Many times the CoCo model works well when it comes to authentic food or consumer durable options as a business investment.
Sometimes, the Company Owned Company Organised franchise businesses are better run. These are primarily run by the franchisor itself and a franchise partner only puts in a stake in the property. The best part is that the franchise gets a guaranteed return and does not have to engage in its daily running.
The only thing required is an investment. CoCo actually offers franchisees the unique opportunity to profit from an established and well-loved brand.
How it Works
Ralph Messetti, a franchise business consultant says, “Advantage of this model is that every process is followed closely. No false commitment is done. The customer gets a first-hand experience with the retail chain.”
This a model where the owner of the brand or service wants to ensure the same message is going across his or her branches. Such owners don’t wish to make any false promises to their customers and are not open to any experimenting or deviation from their predefined model or product definition.
What is the USP
In this model, a particular revenue is a must to make the store self-sustained. So, the location factor becomes very important and thus an increase in rent.

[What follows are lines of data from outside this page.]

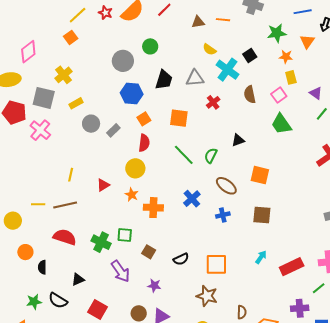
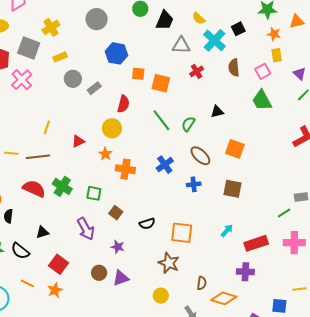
orange triangle: (307, 42) -> (297, 21), turned 35
gray circle: (123, 61) -> (97, 19), moved
black trapezoid: (164, 80) -> (165, 20), moved
orange square: (144, 119) -> (138, 74), moved, turned 32
green cross: (101, 242) -> (62, 186), moved
green line: (319, 288) -> (284, 213), moved
purple cross: (300, 308) -> (245, 272), moved

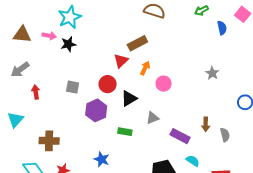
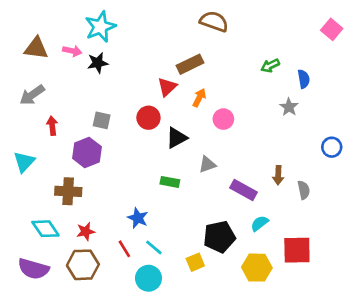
green arrow: (201, 10) -> (270, 66), moved
blue semicircle: (222, 28) -> (304, 79), moved
purple hexagon: (96, 110) -> (87, 152), moved
cyan semicircle: (193, 161) -> (259, 223), turned -72

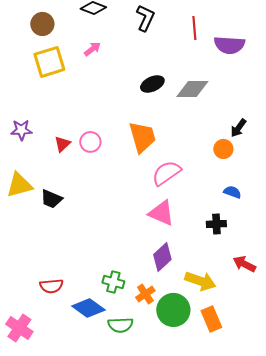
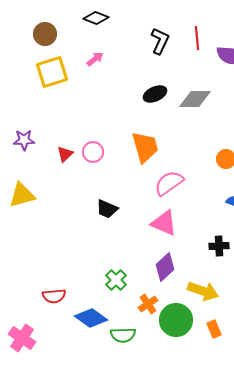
black L-shape: (145, 18) -> (160, 41), moved
black trapezoid: (51, 199) -> (107, 209), moved
black cross: (216, 224) -> (219, 246), moved
green cross: (113, 282) -> (116, 280), moved, turned 30
orange rectangle: (211, 319) -> (214, 329), size x0.7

Often it has been seen that despite the lack of profit it kept running, otherwise brand will have a bad name on account of closure of the store.
Gaurav Mehra, Director, The Trial Box shares his philosophy behind why he does not buy the idea of a complete franchise of his unique food venture. “Ours is an experiment based on complete food experience. It is definitely a model which can be replicated. But that will take a long time because there is a secret to perfecting the taste as it is of things and a variety of options we provide. For me, the Company Owned, Company Run model works best.”
Staff is the Asset
In this model, the store is looked after by staff trained by the parent company only. Also, the company will take care of capex (say renovation cost, interior, layout, hardware, infrastructure, furniture and fixture, ceiling and flooring, glass door) plus operations cost (salary, electricity, store maintenance, telephone expenses, pilferage etc).
So in totality, the franchisee partner only has control over the money he invests and he or she can enjoy guaranteed returns.
For one, you get to own a business without having the headache to run it. In most cases, the parent company signs a bond of trust where they offer a guaranteed return on investment and guaranteed profit returns as well. Therefore, there is calculated risk involved. You are also free to manage the training and innovation part. However, you can choose to help the parent company to advertise or market the service or product after having fully understood the ethos of it.